▸ Work required: Exactly the lines from the start of the data through the line containing "The height and" should be output, with both ends kept and nothing added.

Top of Records

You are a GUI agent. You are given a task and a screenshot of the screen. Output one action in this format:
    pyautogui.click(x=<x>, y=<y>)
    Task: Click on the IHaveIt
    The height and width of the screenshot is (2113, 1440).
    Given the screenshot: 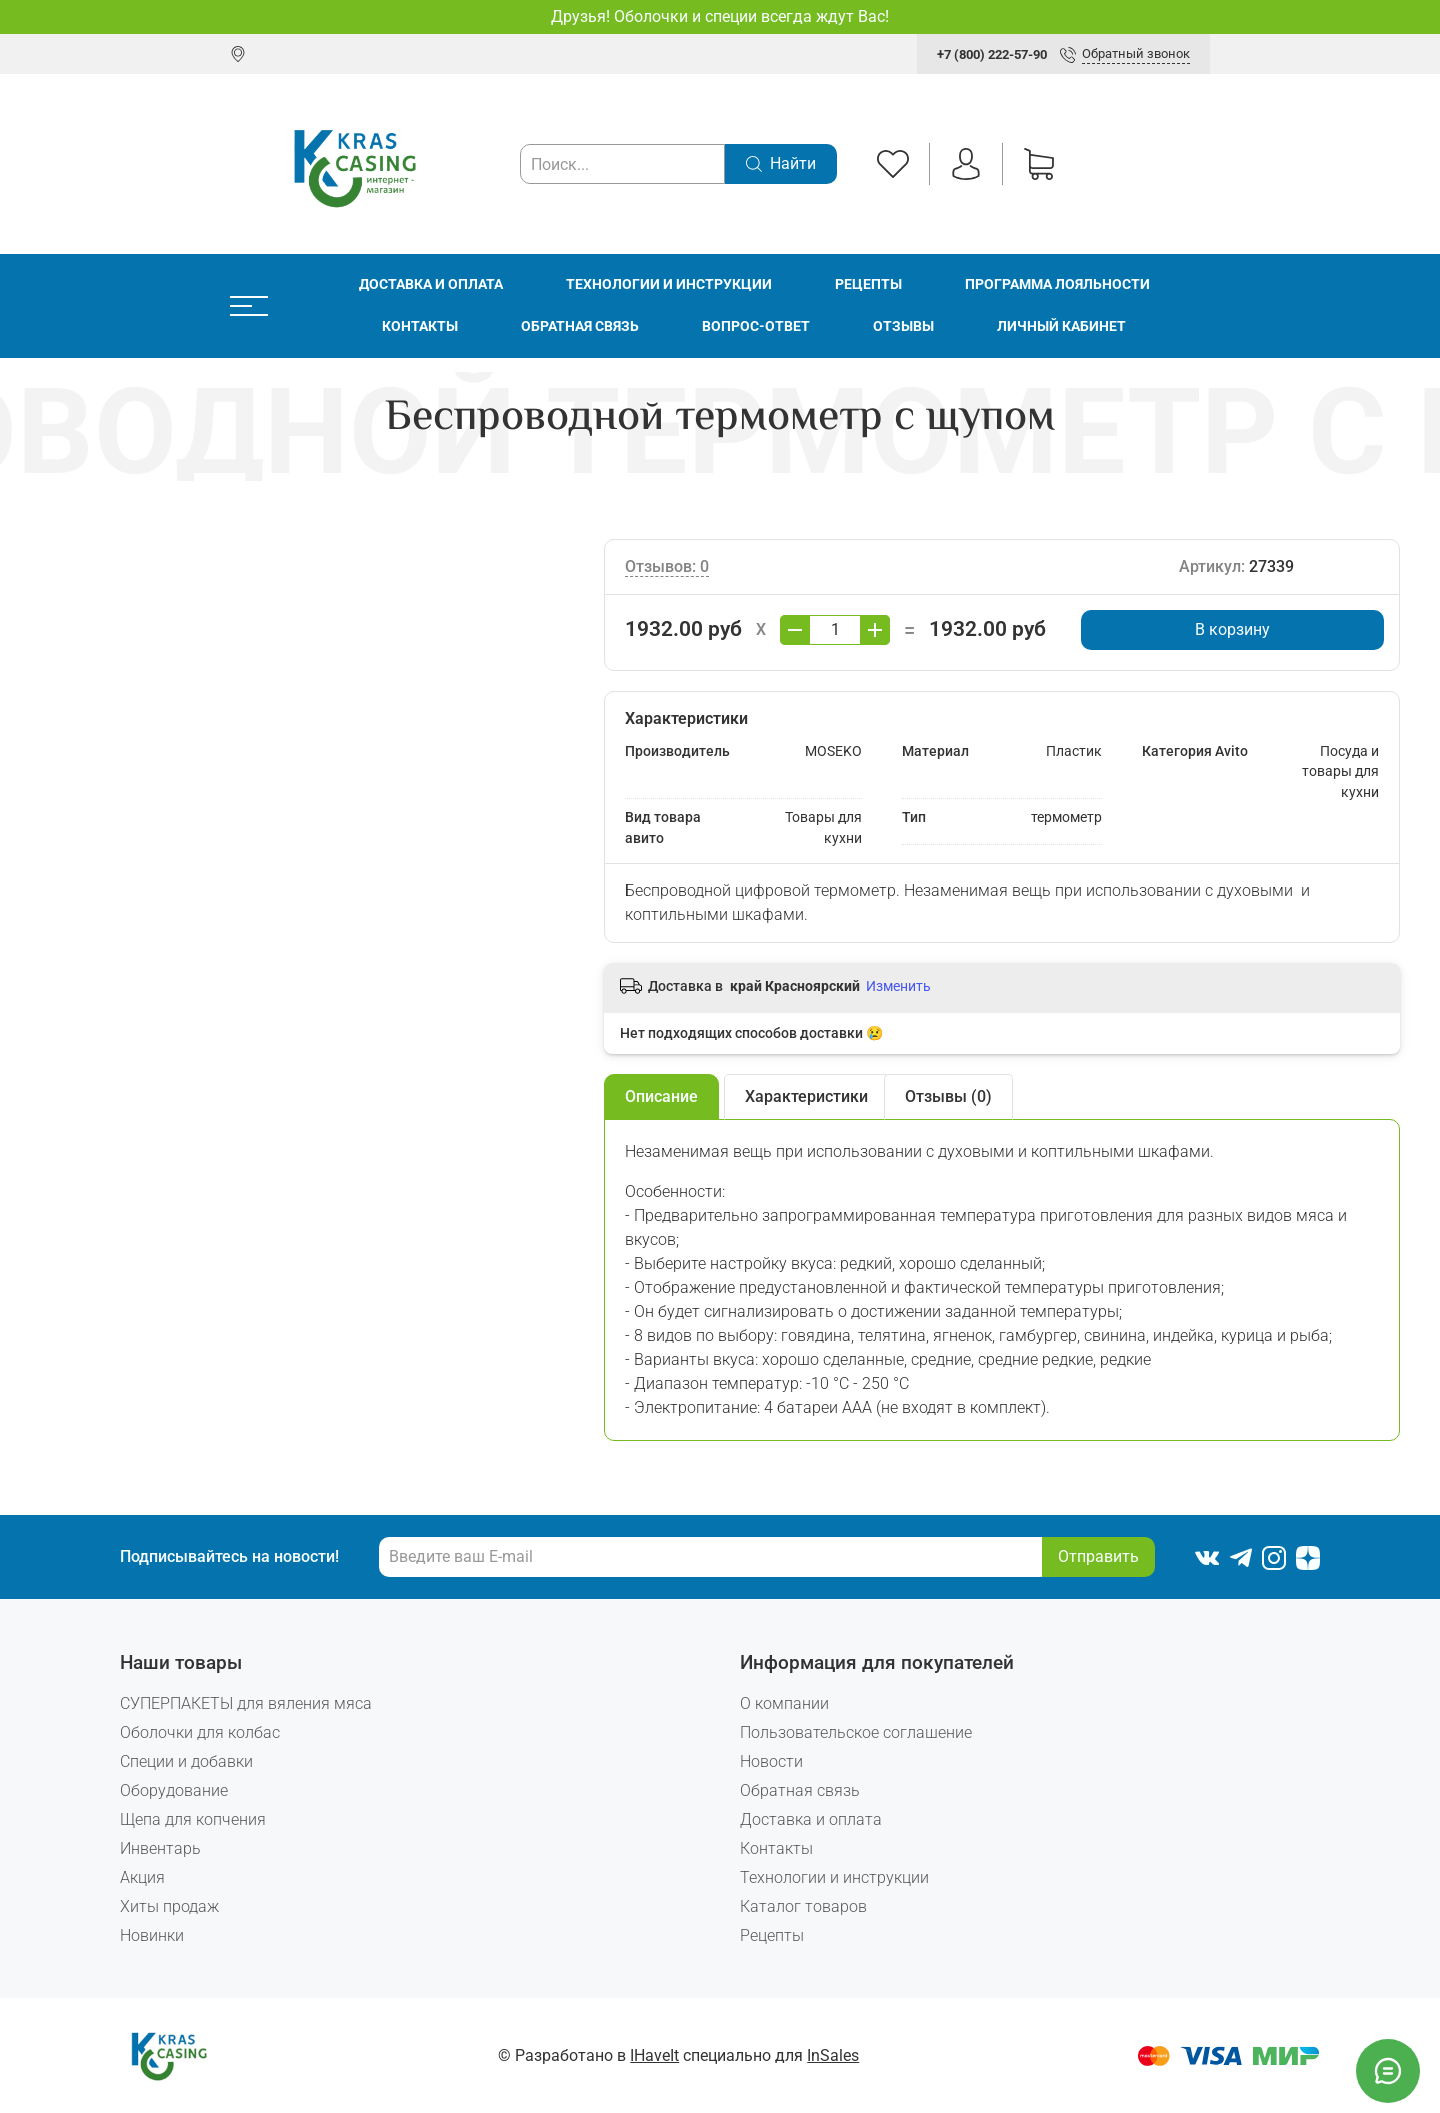 What is the action you would take?
    pyautogui.click(x=654, y=2055)
    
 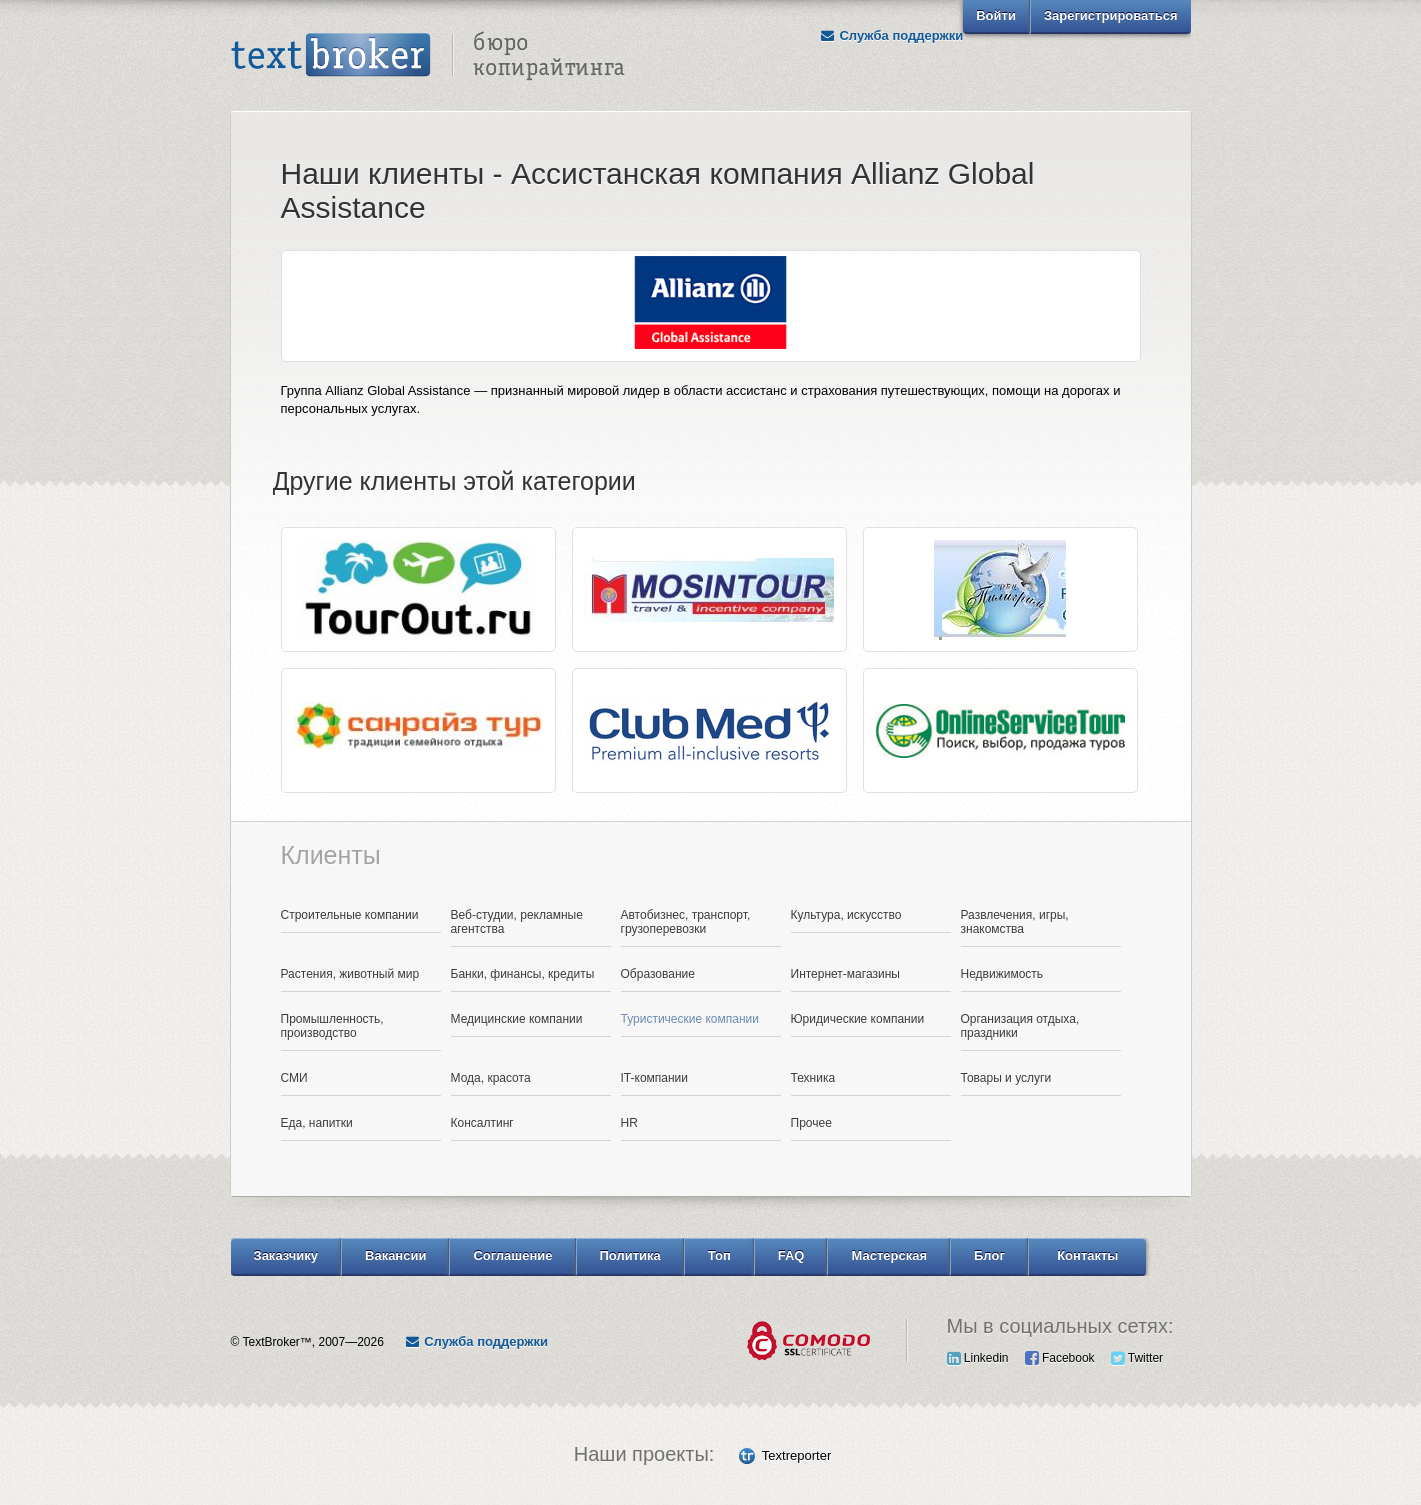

Bottom of Records

▸ Solution to the exercise:
You are a GUI agent. You are given a task and a screenshot of the screen. Output one action in this format:
    pyautogui.click(x=<x>, y=<y>)
    Task: Click on the IHaveIt
    The height and width of the screenshot is (2113, 1440).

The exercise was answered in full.